As much as I hate to admit it, the doctor was right. The meds work, I feel the best I’ve felt for a long time and I do have depression…and I like knitting.

Things I wish I knew before I became a parent

I’m super excited, this is my first Theme Thursday post! I’ve been following along some of the other blog who do Theme Thursdays and I was honoured to be invited to take part. This week’s topic is “Things I wish I knew before I became a parent”. I’ve been thinking about this all week, and thought about taking the “easy way out” so to speak, and writing about the first poop, or sleep deprivation. Instead I decided to write about something a little more personal. It’s something I’m kind of ashamed of, and I like to pretend didn’t happen. I probably won’t be able to get through the post without a few tears.

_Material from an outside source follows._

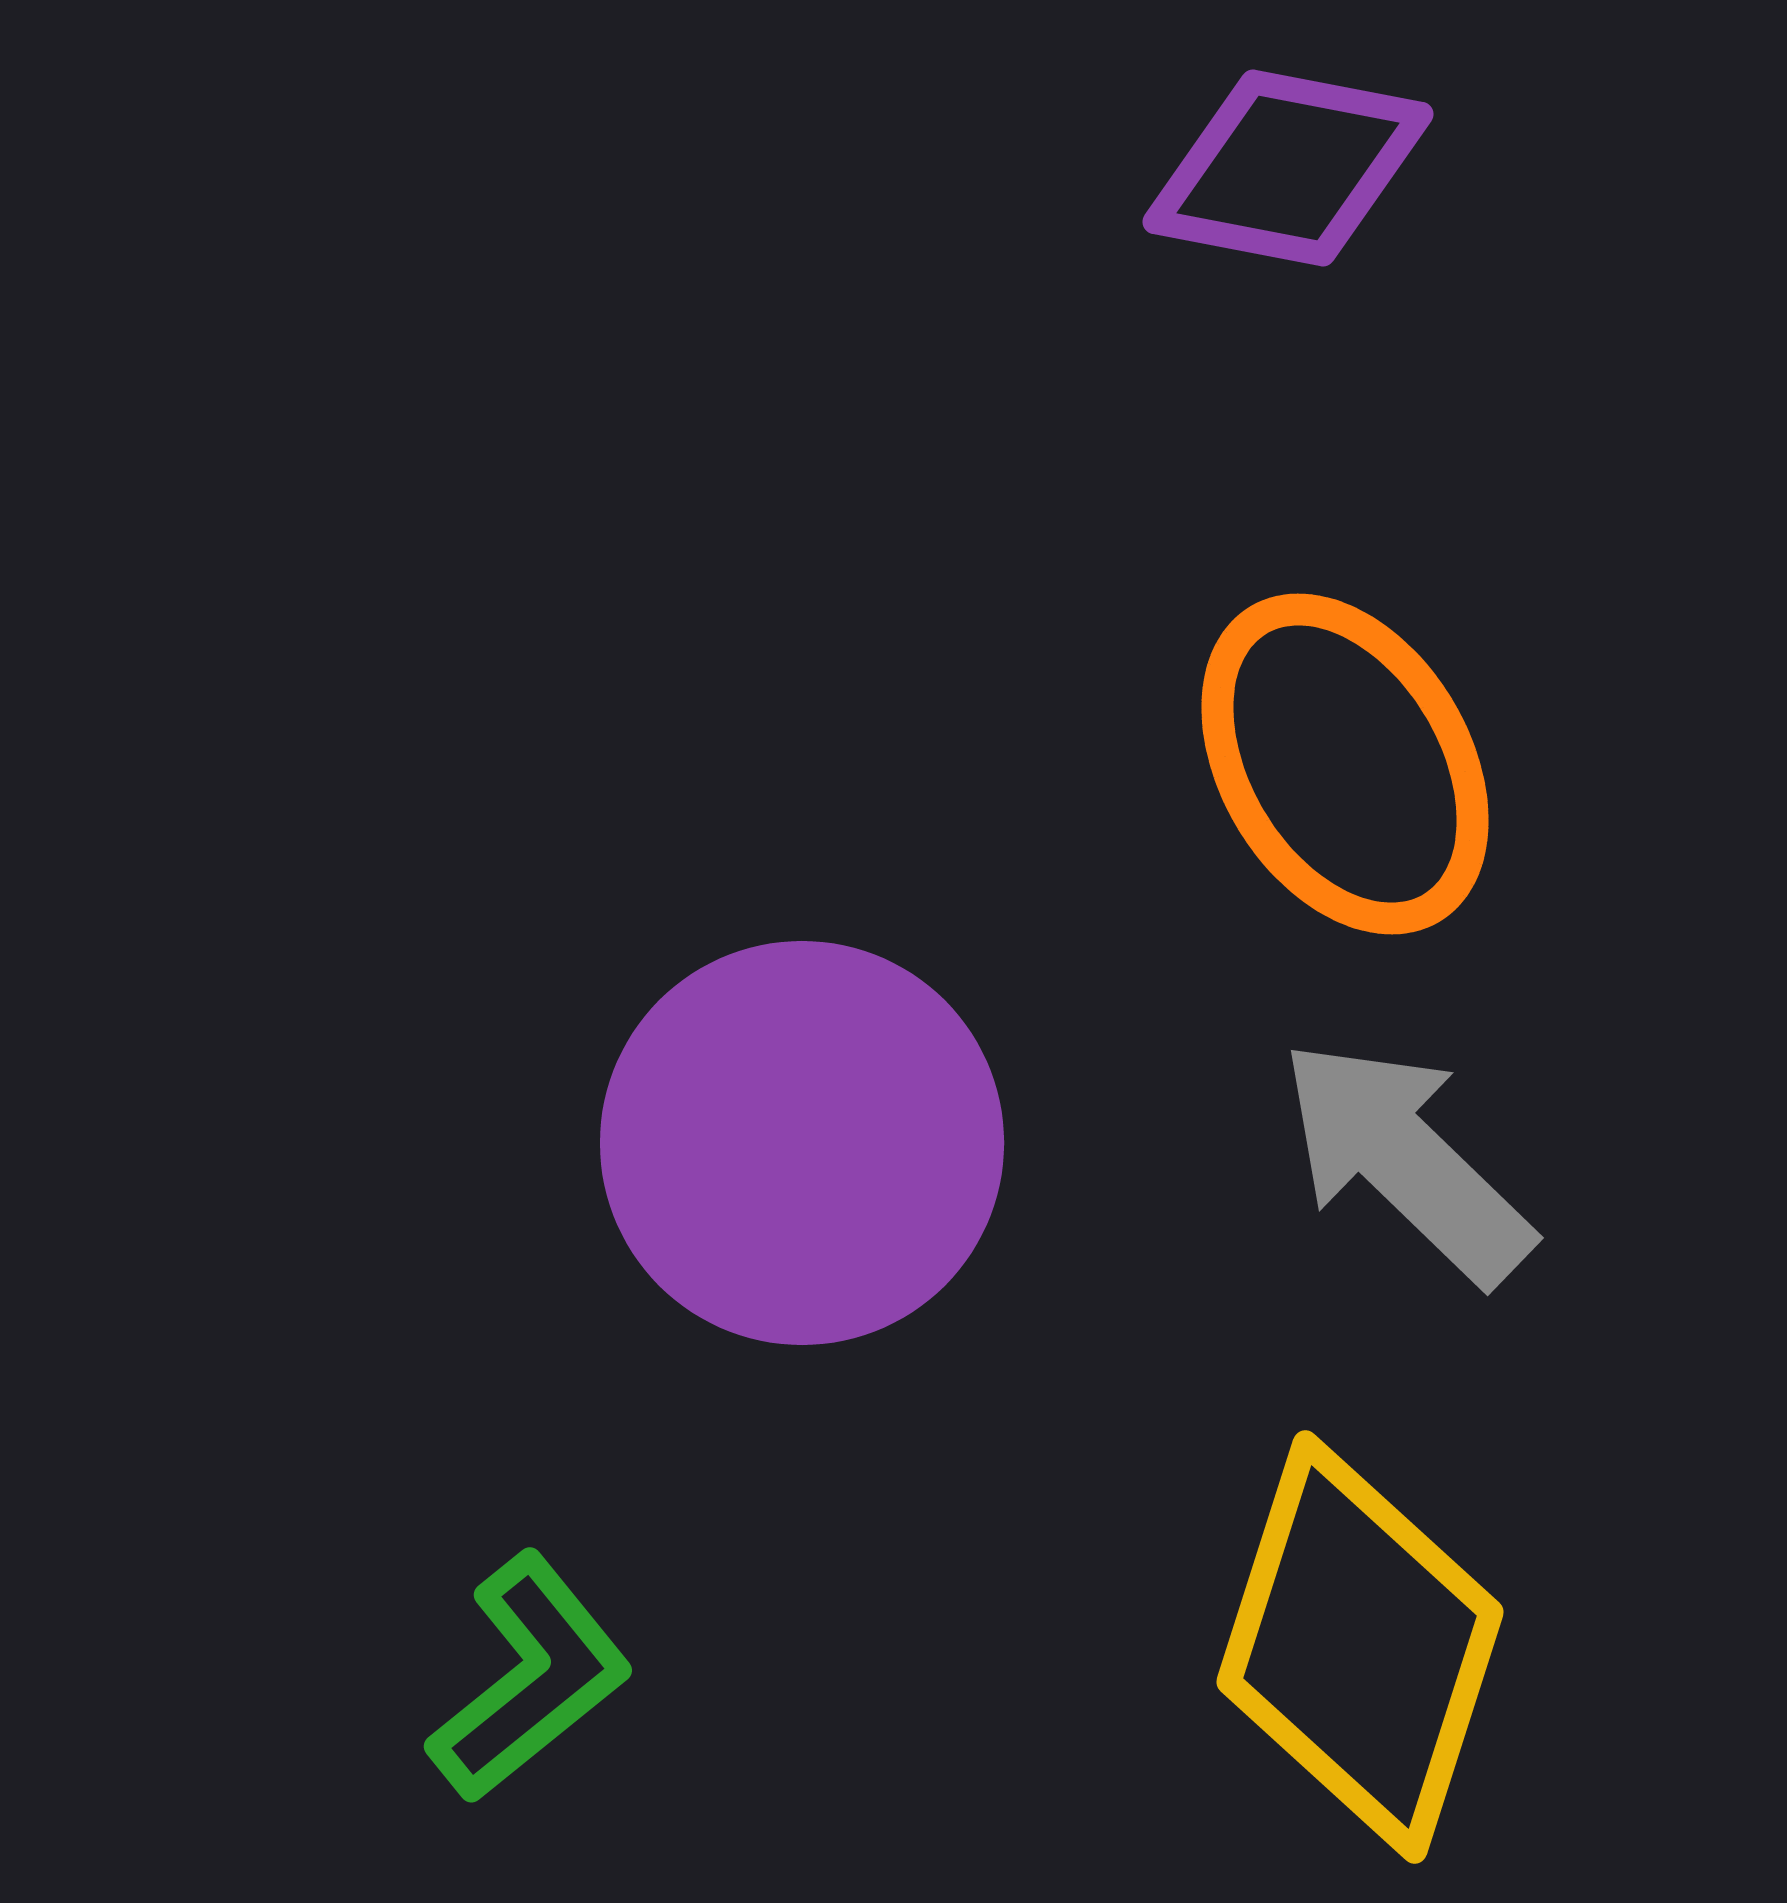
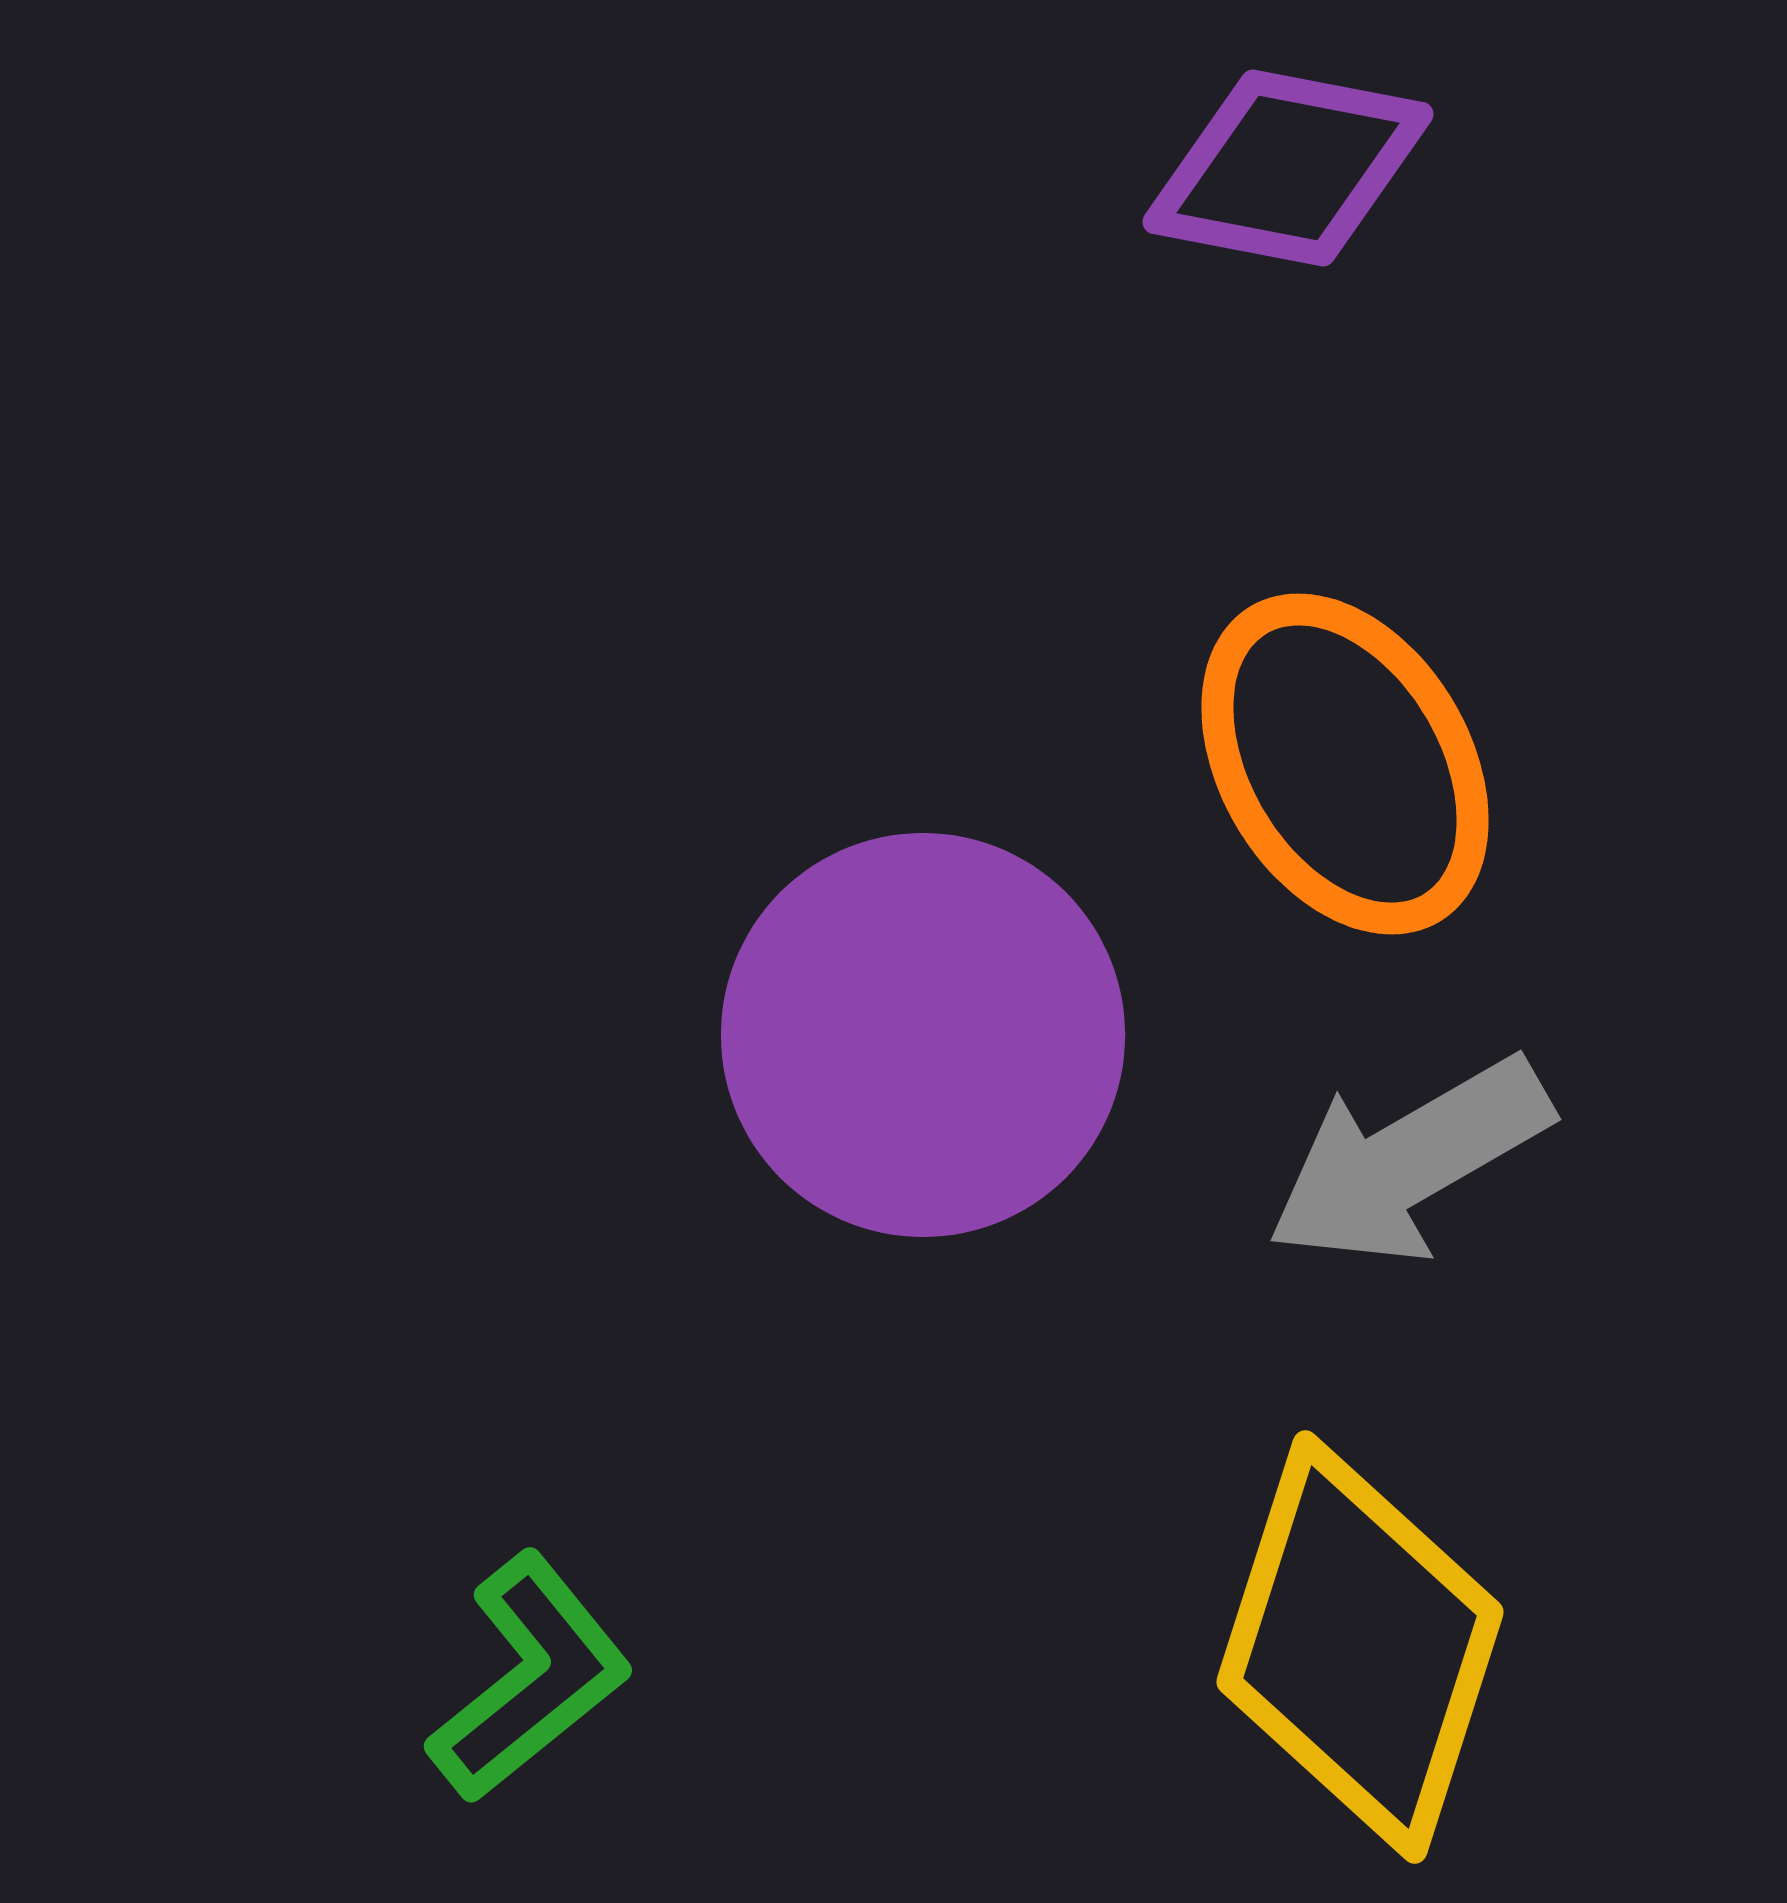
purple circle: moved 121 px right, 108 px up
gray arrow: moved 3 px right; rotated 74 degrees counterclockwise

The most important thing I wish I knew before I became a parent is just how much I would love L,and love being a mom. I had a rough pregnancy physically and emotionally. There was 20+ weeks of constant vomiting, which at one point lead to a trip to the ER for dehydration. Then there was the normal pains when your body is stretched and pulled a million different ways as it grows at an alarming rate. My hips felt like there being pulled apart, my back and feet hurt from standing all day and there was million trips to the bathroom. I was transferred from a job I loved to a job I hated for safety reasons, which made me miserable. I yearned for my old job.

During my pregnancy I thought I was missing the mom gene. I knew something was off, I should have been excited on some level; even the kids on Teen Mom could muster more excitement than I could, what did that say about what kind of mother I would be? I hated when people would ask me when I was due, and I hated faking excitement about it when I talked to strangers. I felt so fake whenever I would have to talk about whether I was having a boy or a girl and how I felt about it. I felt so disconnected from my pregnancy, my head knew I was pregnant, but my emotions didn’t. I was filled with dread, and resented the growing thing inside of my body that was taking over my life.

I knew all the negatives having a baby would bring; the lack of sleep, never leaving the house, strain on finances etc. and that’s all I could see. A baby would change my marriage, but I liked my marriage the way it was. I liked deciding at the last minute to go to a late night movie, a baby would just cramp my style. To me having a baby was just a black pit of doom.

I had an excellent OB who was able to spot it and help me get appropriate treatment, and I’m incredibly thankful for that. She spotted that something was off and referred me to an awesome psychiatrist who works with women who are pregnant and postpartum. She started me on some meds and a group therapy with other pregnant women who had depression.

I feel horribly guilty about the things I said and felt during that time. My husband was never really able to get too excited about the pregnancy because I was such a downer the whole time. A part of me knows that I wasn’t really myself and that it was the depression talking, but I look at L and wonder how I could have ever thought those things. It makes me cry whenever I think about it, because now that he’s here he’s so awesome and I love him so much, I can’t imagine life without him. It’s hard to imagine that there was a time when I dreaded his arrival. I wish I had known just how awesome being a mom is, and how much I would love it.